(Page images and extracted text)
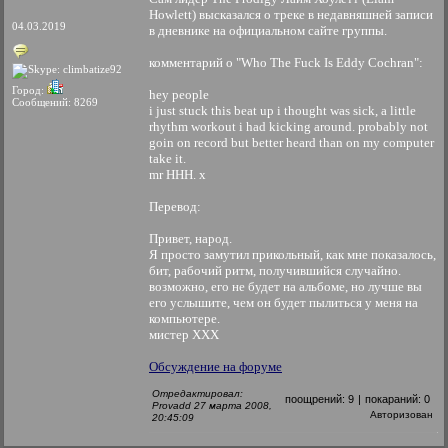
Howlett) высказался о треке в недавняшней записи
04.03.2019
в дневнике на официальном сайте группы.
комментарий о "Who The Fuck Is Eddy Cochran":
Город:
hey people
Сообщений: 8269
i just stuck this beat up i thought was sick, a little
rhythm workout i had kicking around. probably not
goin on record but better heard than on my computer
take it.
mr HHH. x
Перевод:
Привет, народ.
Я просто замутил прикольный, как мне показалось,
бит, рабочий ритм, получившийся случайно.
возможно, его не будет на альбоме, но лучше вы
его услышите, чем он будет пылиться у меня на
компьютере.
мистер ХХХ
Обсуждение на форуме
Отредактировал:
поощрений:
9
|
покараний:
0
Provadd 27 марта 2008,
Авторизован
20:45:09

## What the exercise asks
Faithful copy, images left out: write out every line of data.

## Reply
Howlett) высказался о треке в недавняшней записи
04.03.2019
в дневнике на официальном сайте группы.
комментарий о "Who The Fuck Is Eddy Cochran":
Город:
hey people
Сообщений: 8269
i just stuck this beat up i thought was sick, a little
rhythm workout i had kicking around. probably not
goin on record but better heard than on my computer
take it.
mr HHH. x
Перевод:
Привет, народ.
Я просто замутил прикольный, как мне показалось,
бит, рабочий ритм, получившийся случайно.
возможно, его не будет на альбоме, но лучше вы
его услышите, чем он будет пылиться у меня на
компьютере.
мистер ХХХ
Обсуждение на форуме
Отредактировал:
поощрений:
9
|
покараний:
0
Provadd 27 марта 2008,
Авторизован
20:45:09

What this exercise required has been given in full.